**Required action:**
How many of the lines below contain the word "секционные"? Only the number is wanted.

Page-level text extractions:

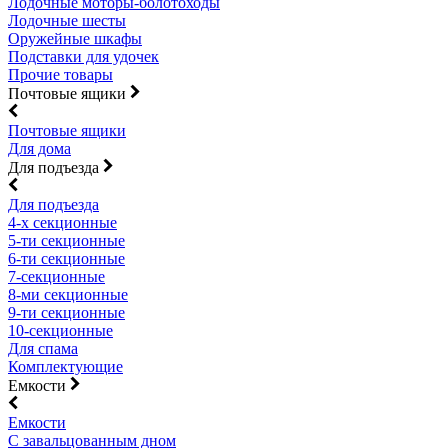
Лодочные моторы-болотоходы
Лодочные шесты
Оружейные шкафы
Подставки для удочек
Прочие товары
Почтовые ящики
Почтовые ящики
Для дома
Для подъезда
Для подъезда
4-х секционные
5-ти секционные
6-ти секционные
7-секционные
8-ми секционные
9-ти секционные
10-секционные
Для спама
Комплектующие
Емкости
Емкости
С завальцованным дном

**Written response:**
7